EXERCISE REQUIREMENTS: Leaving out the pictures, please reproduce exactly and only the lines from the one that contains "Masks at 233×233." through the last line below.

Collected data:
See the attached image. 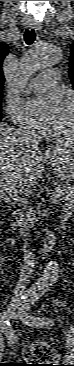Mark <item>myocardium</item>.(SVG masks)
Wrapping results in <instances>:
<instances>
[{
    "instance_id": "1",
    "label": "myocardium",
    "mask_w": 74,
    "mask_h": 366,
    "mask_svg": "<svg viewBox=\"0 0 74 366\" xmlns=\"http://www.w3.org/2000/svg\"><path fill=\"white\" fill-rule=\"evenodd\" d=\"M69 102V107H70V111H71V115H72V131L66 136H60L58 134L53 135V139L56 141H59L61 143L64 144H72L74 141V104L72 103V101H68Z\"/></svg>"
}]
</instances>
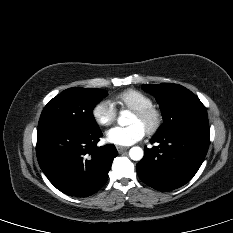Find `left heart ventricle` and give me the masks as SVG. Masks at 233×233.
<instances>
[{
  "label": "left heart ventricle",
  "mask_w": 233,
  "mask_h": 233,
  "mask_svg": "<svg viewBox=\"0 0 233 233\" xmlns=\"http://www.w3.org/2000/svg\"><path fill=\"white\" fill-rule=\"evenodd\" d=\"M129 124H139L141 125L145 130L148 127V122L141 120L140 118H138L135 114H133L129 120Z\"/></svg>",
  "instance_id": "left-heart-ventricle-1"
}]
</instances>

REPLY:
Find `left heart ventricle` and give me the masks as SVG. Masks at 233×233.
<instances>
[{
  "label": "left heart ventricle",
  "mask_w": 233,
  "mask_h": 233,
  "mask_svg": "<svg viewBox=\"0 0 233 233\" xmlns=\"http://www.w3.org/2000/svg\"><path fill=\"white\" fill-rule=\"evenodd\" d=\"M129 124H139L141 125L145 130L148 127V122L141 120L140 118H138L135 114H133L129 120Z\"/></svg>",
  "instance_id": "left-heart-ventricle-1"
}]
</instances>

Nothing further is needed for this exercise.